Ovidian celebrated its twelfth birthday this month. A lot has changed in twelve years:-

  • The company’s client base has grown to 600 and includes household names.  This growth is attributable to a commitment to excellence and honesty, and emphasis on customer satisfaction rate. Despite the temptations posed by a rapidly growing market, Ovidian would rather turn away a customer than take on more business than it can handle.  In view of rising business volumes, the company’s workshop operates 24-7.  Ovidian is currently implementing a state of the art MIS (management information system) that will enable it to track and schedule production efficiently, in line with customer deadlines. In addition, every member of the sales team is equipped with a Blackberry to enable them to respond promptly and efficiently. The same goes for all managerial staff.
  • Introduction of new product lines – Ovidian’s state of the art workshop now boasts of numerous printing and cutting machines with the ability to handle all kinds of materials (plastic, cardboard, across the technology spectrum – from laser, to digital, to screen.
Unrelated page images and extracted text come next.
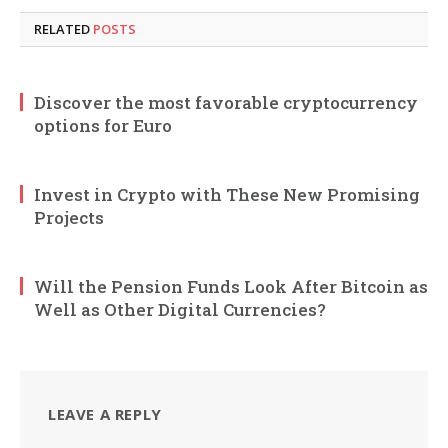
RELATED
POSTS
Discover the most favorable cryptocurrency
options for Euro
Invest in Crypto with These New Promising
Projects
Will the Pension Funds Look After Bitcoin as
Well as Other Digital Currencies?
LEAVE A REPLY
Ovidian also has the capability to manufacture point of sale items (e.g. display racks) in wood, plastic, glass and metal.
  • The staff complement has grown from 2 to 120. Ovidian has the reputation of being the best in the industry, and also invests heavily in staff. Performance based compensation is the norm across the board The staff now has a robust organization structure, including a middle management team, referred to as Team Leaders.
  • In January 2007, the shareholder base expanded to include Aureos, a leading private equity fund. The
    benefits of having Aureos as a shareholder include:-

    - Additional Business expertise at Board level
    -  Enhanced corporate governance, and therefore, accountability at Board level. Aureos insists on the role of shareholder and manager being separated. Reinvestment for company growth takes precedence over shareholder compensation.
    - Capacity building for managers in conjunction with the Commonwealth Secretariat (Aureos is related to CDC)
  • The EPZ has since closed down as the costs of that business model exceeded its benefits
  • Devin took over as CEO after Erez has relocated to Israel last year.


Challenges

Not surprisingly, Ovidian is facing downward pressure on its margins due to the rising cost of fuel and electricity, both of which impact the cost of other products and services. Additionally, Ovidian’s competitors view the company as an optimal hunting ground for good staff. Infrastructure is another big challenge – from the condition of the roads that Ovidian’s trucks have to navigate on their way to deliver products to clients in the region, to wastage of productive time sitting in traffic on Mombasa road. Getting staff acclimatized to working in a high pressure environment is another challenge.

Future plans

Ovidian already exports to thirteen countries, and the business case for setting up offices in various markets is now strong. Ovidian is acquiring a competitor in Zambia and is planning more acquisitions in other African markets by the end of the year.

The company plans to list on a stock exchange in the medium term. It expects to have an African footprint in five years time.